Louren The Goddess Of War

Louren The Goddess Of War
Perang Dunia V



Perang dunia V


Di dunia dewa Terlihat 2 kekuatan besar sedang berada , kekuatan itu tidak lain petir putih yang dilancarkan oleh dewa petir dan pusaran api hitam menjulang ke langit.


Semua orang yang melihat 2 kekuatan beradu segera meninggalkan tempat tersebut , mereka tidak mau mati akibat pertempuran tersebut.


Ratu lebah juga memerintahkan prajurit dunia kecil untuk meninggalkan tempat tersebut dan melakukan perlawanan di daerah lain, Louren yang menyadari itu mengalihkan pandangannya ke arah 2 kekuatan besar tersebut.


"Seperti nya tidak lama lagi perang ini usai."gumam Louren sambil menahan serangan kaisar dewa .


Beralih ke pertarungan Eras dan Dewa Petir ,dewa petir mengeluarkan kekuatan penuh nya .


Jubah emas berselimut Petir tombak emas yang berselimut petir putih dan rambut hitam nya perlahan berubah keemasan ,"Hari ini aku dewa petir akan membunuhmu dengan tanganku sendiri ."teriak Dewa Petir ,"Setelah mengucapkan itu dewa petir langsung menarik ribuan Petir nya dan melesat terbang ke arah eras .


"Sambaran Tanpa jeda." Teriak dewa petir perlahan petir di tubuh nya menyambar nyambar secara membabi buta ,"terlalu kuat ."gumam eras sambil bersiap bertarung "Raja Iblis Api Langit ."ucap Eras, setelah itu api hitam menyelimuti tubuh Eras .


Pertarungan di antara kedua nya pun terjadi , ledakan dan Lonjakan energi terus terlihat seiring pertarungan kedua orang itu, Ratusan gerakan sudah dikeluarkan .


Setelah beberapa saat dewa petir berhasil menancapkan ke jantung Eras ,saat itu juga suara teriakan kesakitan menggema keseluruhan dunia dewa "aaaaaaaaaaaaaa." Terak eras . Semua orang yang mendengar itu langsung menghentikan pertarungan mereka .

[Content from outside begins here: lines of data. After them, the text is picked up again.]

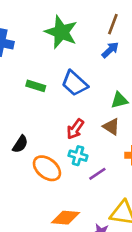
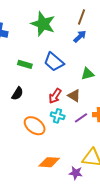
brown triangle: (111, 127) -> (74, 96), moved
black semicircle: (20, 144) -> (17, 94), moved
purple line: (97, 174) -> (81, 118), moved

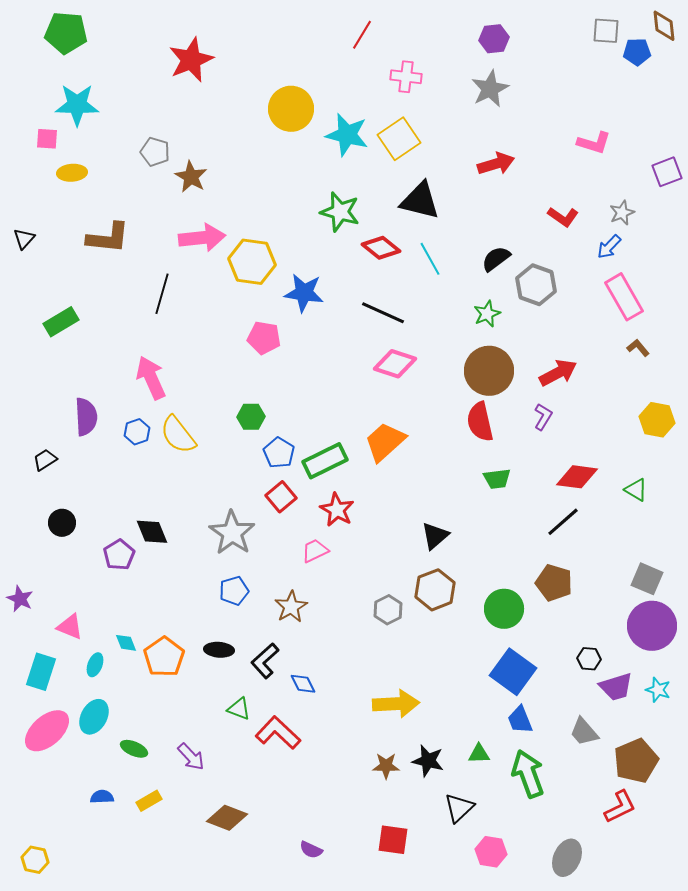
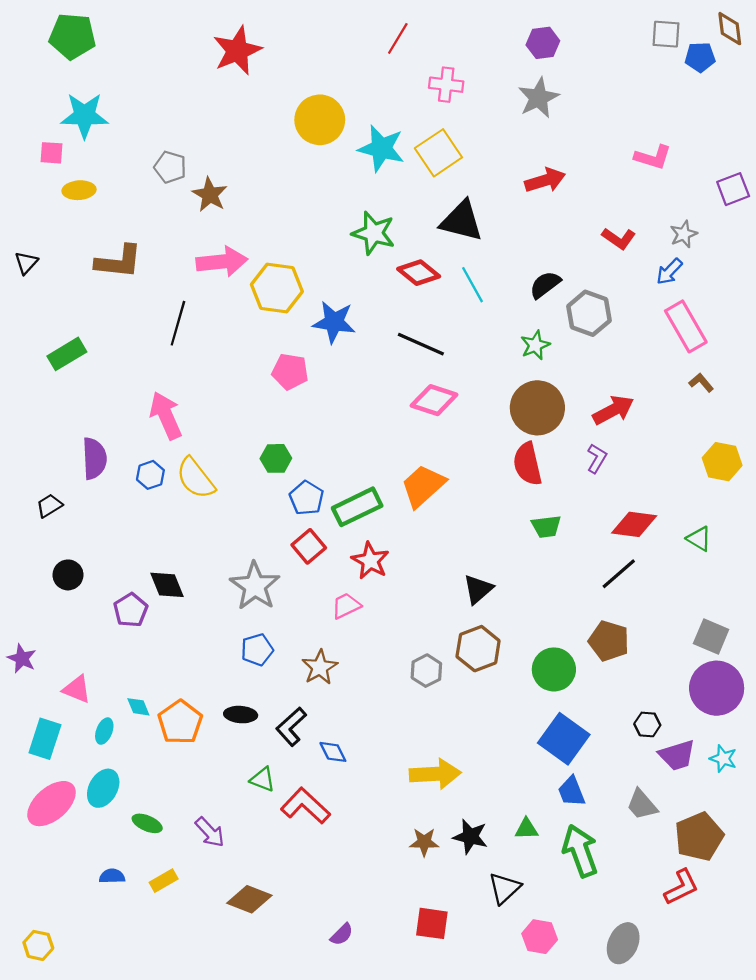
red star: (191, 60) -> (237, 51), moved
purple semicircle: (311, 850) -> (342, 934), turned -70

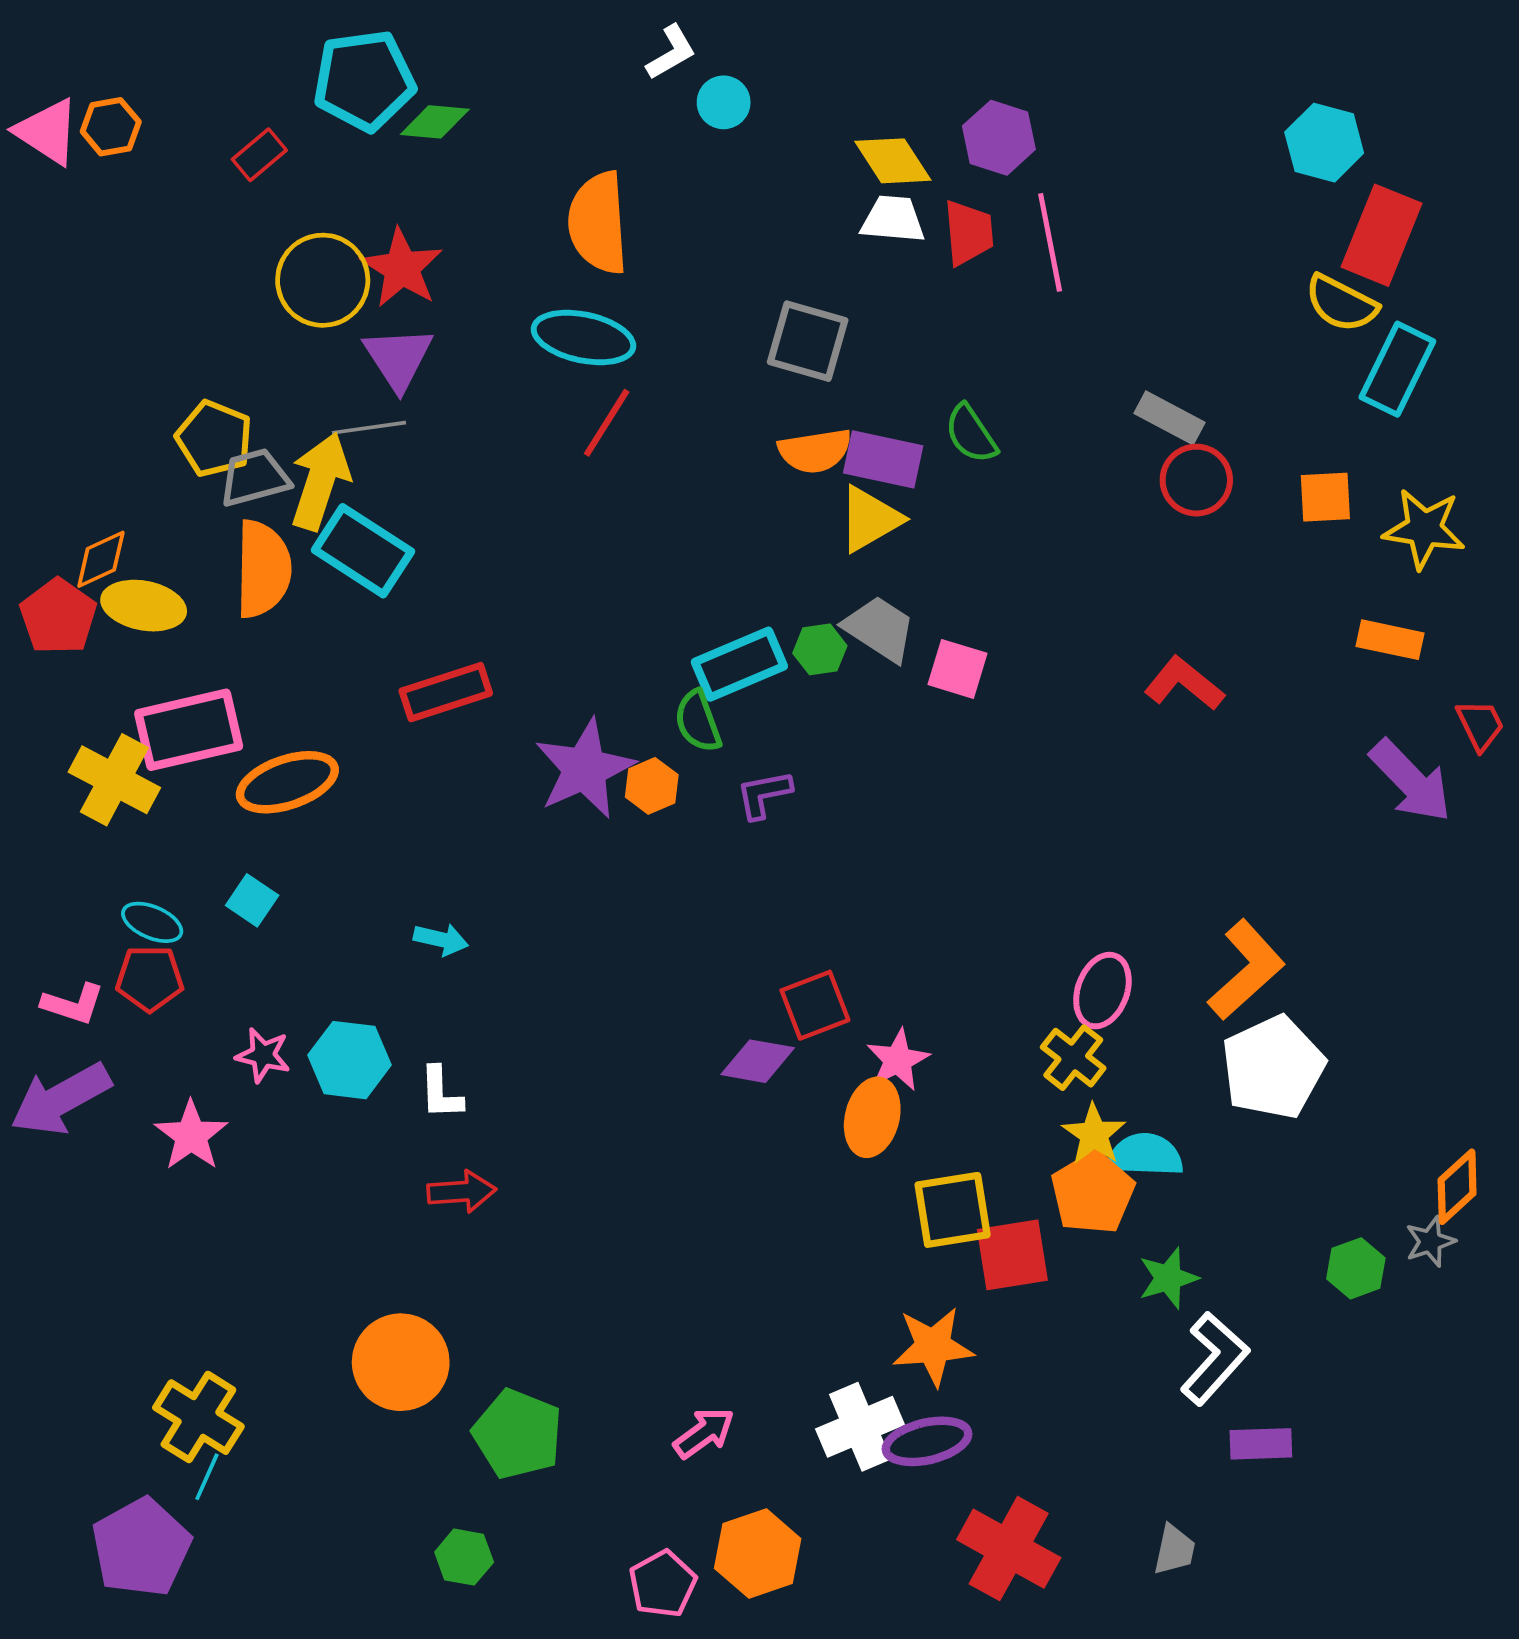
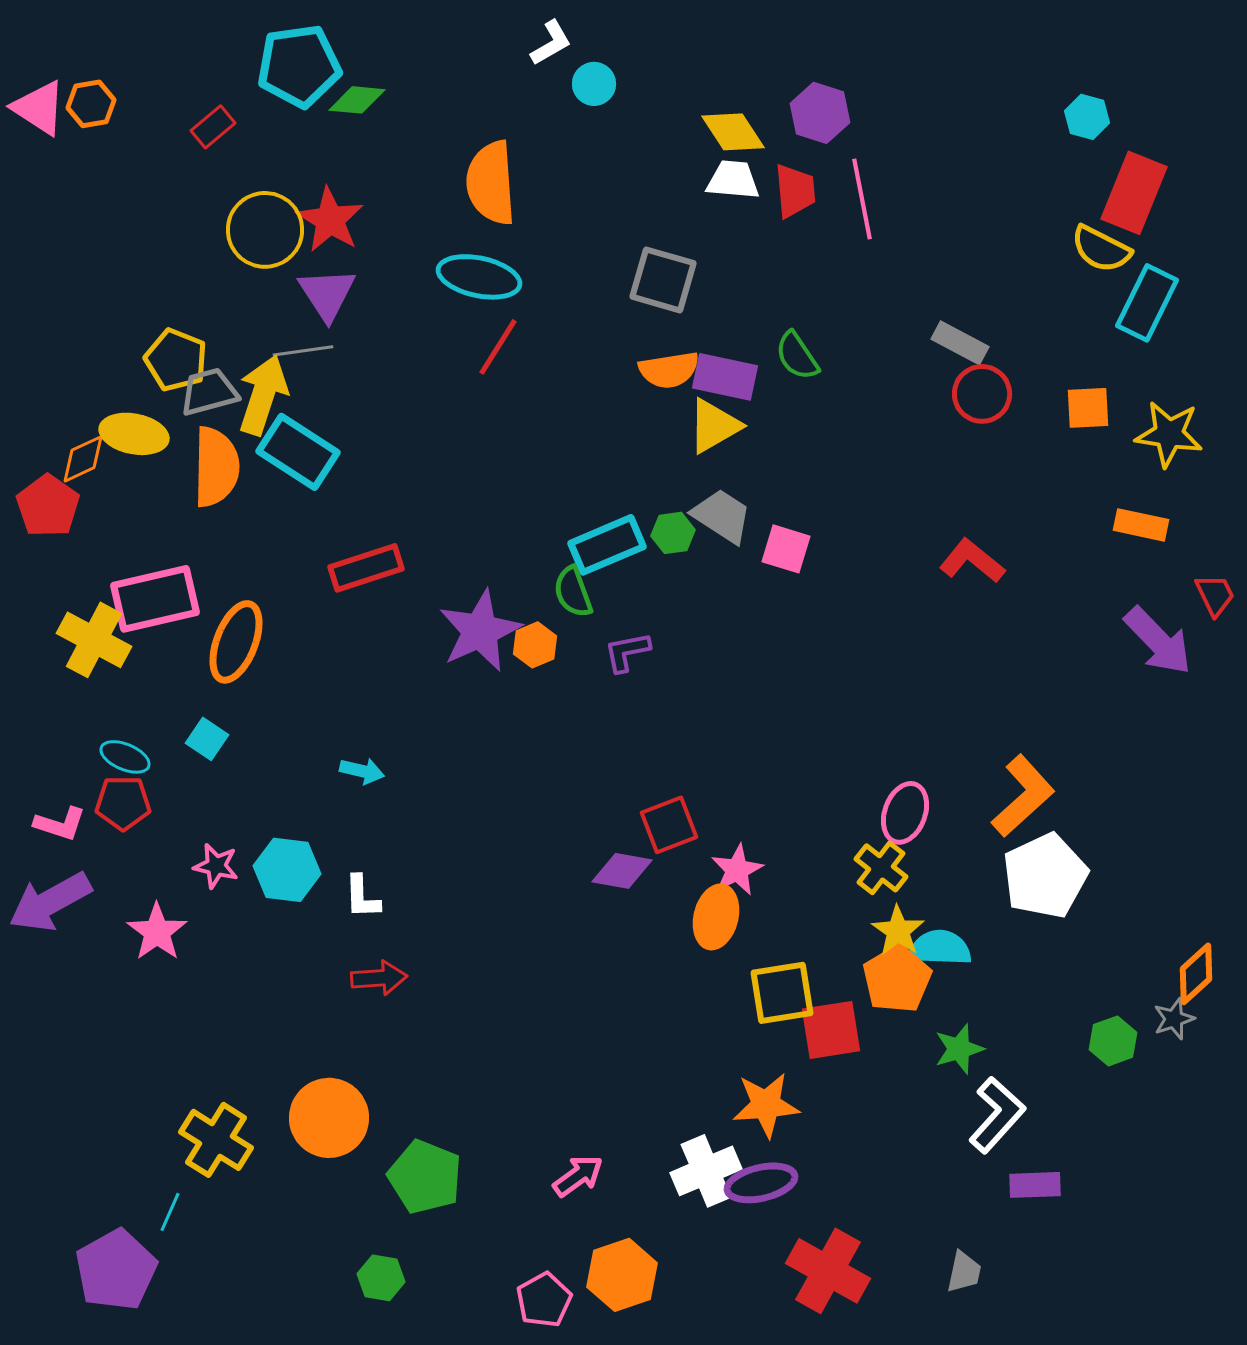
cyan hexagon: (1324, 143) -> (1087, 117), size x0.7
yellow ellipse: (144, 606) -> (134, 434), moved
orange ellipse: (287, 782) -> (236, 642), turned -50
yellow cross: (198, 1417) -> (216, 1140), moved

"Eras ." Ucap ratu lebah sambil menjatuhkan gulungan di tangan nya .


"Setelah perang ini Carikan aku Tubuh baru ."Bisik Eras kepada Louren Dengan pesan mental ,"Jurus terakhir "pelepasan jiwa "ucap Eras pelan .

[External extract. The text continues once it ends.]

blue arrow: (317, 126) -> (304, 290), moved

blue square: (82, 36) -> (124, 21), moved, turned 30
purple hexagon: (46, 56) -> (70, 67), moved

Perlahan Jiwa Eras keluar dan langsung melesat pergi meninggalkan pertarungan, disisi lain semua orang mengira Eras sudah mati .


"Apakah benar Eras belum mati ."gumam ratu lebah sambil berpikir, setelah beberapa saat ratu lebah mengalihkan pandangannya ke pertempuran .


Di pertempuran kini sudah terlihat banyak korban berjatuhan , jumlah prajurit dari kedua kubu sudah mulai berkurang , tidak hanya di situ prajurit dunia dewa lebih banyak yang tewas ,hasil ini membuat dunia kecil lebih mengendalikan perang ini.


Disisi lain dunia kecil guru woh merasakan ada yang berusaha menerobos pintu dimensi secara paksa ,dan guru woh beserta pasukannya langsung pergi menyusuri pintu dimensi dan hasilnya nya ia melihat kelompok berjubah hitam .


Guru woh yang melihat itu langsung berkata "siapa kalian dan untuk apa masuk secara paksa ke dunia kami."ucap guru woh,namun kelompok itu hanya diam dan langsung menyerang guru woh beserta pasukannya .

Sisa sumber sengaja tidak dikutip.